Publicis Health, a subsidiary of the French media giant Publicis Groupe, has committed to paying this amount within two months, which includes $7 million allocated for states’ legal fees.

The agreement also entails a ban against Publicis from engaging in future marketing or sales of opioids and mandates the disclosure of internal documents related to its opioid promotion efforts. Publicis’s collaboration with Purdue Pharma, the maker of OxyContin, from 2010 to 2019, was highlighted in a court filing, showcasing the company’s significant role in opioid marketing strategies that promoted opioids as safe and non-abusable.
New York Attorney General Letitia James and Colorado Attorney General Phil Weiser, who co-led the settlement negotiations, emphasized Publicis’s development of misleading advertisements and sales tactics that contributed to the opioid epidemic. These strategies included targeting high-prescribing doctors with promotional materials that misrepresented the safety and abuse potential of OxyContin.

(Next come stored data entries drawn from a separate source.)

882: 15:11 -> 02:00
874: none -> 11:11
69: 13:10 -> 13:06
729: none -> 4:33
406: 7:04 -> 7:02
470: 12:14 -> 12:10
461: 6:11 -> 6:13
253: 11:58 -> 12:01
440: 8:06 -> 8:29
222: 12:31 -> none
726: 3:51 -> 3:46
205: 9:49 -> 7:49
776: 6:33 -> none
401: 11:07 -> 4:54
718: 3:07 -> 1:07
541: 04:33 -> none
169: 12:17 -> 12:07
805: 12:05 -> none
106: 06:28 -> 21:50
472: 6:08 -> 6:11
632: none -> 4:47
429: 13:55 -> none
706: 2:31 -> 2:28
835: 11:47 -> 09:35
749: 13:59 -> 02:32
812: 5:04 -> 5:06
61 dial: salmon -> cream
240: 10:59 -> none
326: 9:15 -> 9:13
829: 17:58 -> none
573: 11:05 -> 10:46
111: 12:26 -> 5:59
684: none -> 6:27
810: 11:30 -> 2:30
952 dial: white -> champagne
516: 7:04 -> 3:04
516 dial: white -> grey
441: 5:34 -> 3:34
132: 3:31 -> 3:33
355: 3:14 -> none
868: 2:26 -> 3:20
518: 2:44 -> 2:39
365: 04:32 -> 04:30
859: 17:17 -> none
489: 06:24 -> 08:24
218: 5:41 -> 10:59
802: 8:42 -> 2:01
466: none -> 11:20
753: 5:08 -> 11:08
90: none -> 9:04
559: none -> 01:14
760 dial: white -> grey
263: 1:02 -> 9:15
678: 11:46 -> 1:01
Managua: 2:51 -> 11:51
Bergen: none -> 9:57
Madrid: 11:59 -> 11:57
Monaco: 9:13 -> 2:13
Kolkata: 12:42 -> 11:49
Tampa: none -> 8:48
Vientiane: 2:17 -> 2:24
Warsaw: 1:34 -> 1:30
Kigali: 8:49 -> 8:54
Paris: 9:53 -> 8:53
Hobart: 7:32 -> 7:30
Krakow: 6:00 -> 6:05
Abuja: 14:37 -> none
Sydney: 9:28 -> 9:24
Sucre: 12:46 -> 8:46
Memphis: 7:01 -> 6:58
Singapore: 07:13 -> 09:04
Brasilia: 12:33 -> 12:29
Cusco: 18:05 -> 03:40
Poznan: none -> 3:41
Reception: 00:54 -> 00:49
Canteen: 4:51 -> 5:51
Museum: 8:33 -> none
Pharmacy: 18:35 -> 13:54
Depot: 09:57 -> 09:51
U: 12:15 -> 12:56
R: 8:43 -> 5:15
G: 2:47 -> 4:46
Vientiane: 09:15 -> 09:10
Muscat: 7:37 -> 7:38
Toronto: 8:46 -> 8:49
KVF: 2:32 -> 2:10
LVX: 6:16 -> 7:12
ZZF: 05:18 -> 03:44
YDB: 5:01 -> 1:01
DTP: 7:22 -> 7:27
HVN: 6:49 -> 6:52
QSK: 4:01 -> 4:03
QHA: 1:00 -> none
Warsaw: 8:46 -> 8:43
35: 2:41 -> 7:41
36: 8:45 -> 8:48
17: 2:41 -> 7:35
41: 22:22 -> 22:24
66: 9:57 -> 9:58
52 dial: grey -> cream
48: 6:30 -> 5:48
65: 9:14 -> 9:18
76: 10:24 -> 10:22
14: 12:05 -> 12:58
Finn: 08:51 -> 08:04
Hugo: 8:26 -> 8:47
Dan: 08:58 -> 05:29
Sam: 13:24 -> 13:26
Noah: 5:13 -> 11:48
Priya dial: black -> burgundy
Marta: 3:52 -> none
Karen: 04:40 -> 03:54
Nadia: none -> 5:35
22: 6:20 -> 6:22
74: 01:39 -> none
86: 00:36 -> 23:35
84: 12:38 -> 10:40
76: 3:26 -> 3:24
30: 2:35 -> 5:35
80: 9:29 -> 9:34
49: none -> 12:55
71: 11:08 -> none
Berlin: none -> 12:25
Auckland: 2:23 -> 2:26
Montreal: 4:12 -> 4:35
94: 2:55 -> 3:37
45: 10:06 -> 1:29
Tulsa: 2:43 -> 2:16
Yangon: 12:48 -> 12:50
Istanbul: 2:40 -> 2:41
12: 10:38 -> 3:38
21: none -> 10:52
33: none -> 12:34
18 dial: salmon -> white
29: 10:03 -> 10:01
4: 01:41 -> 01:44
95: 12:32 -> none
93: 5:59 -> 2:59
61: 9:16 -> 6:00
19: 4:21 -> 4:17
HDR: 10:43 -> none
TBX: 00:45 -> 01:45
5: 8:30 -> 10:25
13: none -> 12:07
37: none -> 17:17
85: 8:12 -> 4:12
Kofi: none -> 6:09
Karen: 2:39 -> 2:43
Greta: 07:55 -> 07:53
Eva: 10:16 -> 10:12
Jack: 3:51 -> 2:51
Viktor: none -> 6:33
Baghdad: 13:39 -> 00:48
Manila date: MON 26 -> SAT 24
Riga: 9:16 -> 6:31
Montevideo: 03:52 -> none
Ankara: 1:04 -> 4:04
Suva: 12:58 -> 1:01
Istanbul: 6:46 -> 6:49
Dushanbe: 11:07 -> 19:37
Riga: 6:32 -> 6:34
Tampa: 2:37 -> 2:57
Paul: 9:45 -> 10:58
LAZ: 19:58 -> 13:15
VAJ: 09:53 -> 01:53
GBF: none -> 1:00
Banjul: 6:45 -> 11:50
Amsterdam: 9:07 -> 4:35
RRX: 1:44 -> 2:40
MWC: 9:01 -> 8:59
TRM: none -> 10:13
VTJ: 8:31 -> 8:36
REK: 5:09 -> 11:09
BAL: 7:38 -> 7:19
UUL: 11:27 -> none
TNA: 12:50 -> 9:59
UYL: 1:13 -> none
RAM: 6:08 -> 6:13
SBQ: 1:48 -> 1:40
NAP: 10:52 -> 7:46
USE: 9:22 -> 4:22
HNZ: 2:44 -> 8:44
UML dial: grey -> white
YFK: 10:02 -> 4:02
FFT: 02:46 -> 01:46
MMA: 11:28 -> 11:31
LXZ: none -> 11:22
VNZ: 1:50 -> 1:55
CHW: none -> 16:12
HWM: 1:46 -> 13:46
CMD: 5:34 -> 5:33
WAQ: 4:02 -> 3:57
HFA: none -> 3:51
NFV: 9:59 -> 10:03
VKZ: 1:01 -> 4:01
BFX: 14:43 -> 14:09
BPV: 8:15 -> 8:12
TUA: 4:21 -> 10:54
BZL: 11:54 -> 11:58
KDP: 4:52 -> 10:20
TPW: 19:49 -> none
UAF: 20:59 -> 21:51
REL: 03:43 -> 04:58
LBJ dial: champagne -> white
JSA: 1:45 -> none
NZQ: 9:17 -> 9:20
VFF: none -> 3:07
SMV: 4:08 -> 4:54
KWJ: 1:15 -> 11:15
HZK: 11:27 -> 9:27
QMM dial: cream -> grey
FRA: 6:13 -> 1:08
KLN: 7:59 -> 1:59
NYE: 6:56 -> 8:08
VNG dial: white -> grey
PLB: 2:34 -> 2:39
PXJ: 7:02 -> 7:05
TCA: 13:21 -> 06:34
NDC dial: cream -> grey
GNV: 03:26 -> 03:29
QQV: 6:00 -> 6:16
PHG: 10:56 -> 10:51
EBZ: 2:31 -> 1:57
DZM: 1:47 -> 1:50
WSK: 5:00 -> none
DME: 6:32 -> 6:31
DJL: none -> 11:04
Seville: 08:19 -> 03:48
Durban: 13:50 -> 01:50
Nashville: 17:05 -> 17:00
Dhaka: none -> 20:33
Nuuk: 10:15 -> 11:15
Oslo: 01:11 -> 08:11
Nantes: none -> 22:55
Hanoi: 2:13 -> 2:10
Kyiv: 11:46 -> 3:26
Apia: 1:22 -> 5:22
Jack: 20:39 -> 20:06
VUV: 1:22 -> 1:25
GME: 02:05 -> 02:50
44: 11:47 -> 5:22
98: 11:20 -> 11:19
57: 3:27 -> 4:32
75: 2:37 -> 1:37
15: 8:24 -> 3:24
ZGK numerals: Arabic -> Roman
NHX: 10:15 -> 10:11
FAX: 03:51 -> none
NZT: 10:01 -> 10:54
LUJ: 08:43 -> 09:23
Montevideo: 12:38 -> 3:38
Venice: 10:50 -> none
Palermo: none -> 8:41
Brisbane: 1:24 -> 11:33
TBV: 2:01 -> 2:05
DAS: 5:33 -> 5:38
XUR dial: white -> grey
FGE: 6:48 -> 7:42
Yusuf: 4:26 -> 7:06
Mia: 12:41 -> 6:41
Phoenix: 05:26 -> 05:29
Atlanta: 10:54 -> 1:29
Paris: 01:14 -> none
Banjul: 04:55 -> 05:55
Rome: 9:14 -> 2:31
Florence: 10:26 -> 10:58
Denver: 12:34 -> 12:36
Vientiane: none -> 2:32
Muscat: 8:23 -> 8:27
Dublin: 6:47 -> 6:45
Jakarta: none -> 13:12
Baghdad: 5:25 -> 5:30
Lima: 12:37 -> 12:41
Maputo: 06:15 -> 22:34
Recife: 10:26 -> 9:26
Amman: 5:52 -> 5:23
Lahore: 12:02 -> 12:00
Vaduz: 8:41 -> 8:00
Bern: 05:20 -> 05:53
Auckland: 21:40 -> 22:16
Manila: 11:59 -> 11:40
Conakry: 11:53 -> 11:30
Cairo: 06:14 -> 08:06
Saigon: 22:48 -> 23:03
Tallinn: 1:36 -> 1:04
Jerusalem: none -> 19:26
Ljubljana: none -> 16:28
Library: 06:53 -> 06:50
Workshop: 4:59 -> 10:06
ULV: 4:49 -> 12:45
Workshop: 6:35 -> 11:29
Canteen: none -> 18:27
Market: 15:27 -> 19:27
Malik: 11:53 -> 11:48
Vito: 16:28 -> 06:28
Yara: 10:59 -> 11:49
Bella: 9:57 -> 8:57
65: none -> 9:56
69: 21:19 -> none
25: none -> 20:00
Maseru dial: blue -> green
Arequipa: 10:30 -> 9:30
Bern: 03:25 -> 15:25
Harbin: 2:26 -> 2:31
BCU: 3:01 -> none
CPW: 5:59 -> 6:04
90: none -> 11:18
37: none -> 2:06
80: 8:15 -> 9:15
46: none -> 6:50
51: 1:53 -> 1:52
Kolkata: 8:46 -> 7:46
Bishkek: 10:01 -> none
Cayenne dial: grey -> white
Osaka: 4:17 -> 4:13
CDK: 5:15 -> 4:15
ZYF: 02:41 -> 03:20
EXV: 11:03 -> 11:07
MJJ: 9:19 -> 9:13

The settlement follows a trend of legal actions against companies involved in the opioid crisis, including a nearly $1 billion settlement from consulting firm McKinsey & Co. for its role.
Publicis’s response to the settlement stated that it is not an admission of wrongdoing but acknowledged the need for collaboration across sectors to combat the opioid crisis. The company argued that the implicated marketing activities, primarily conducted by its then-subsidiary Rosetta, were lawful.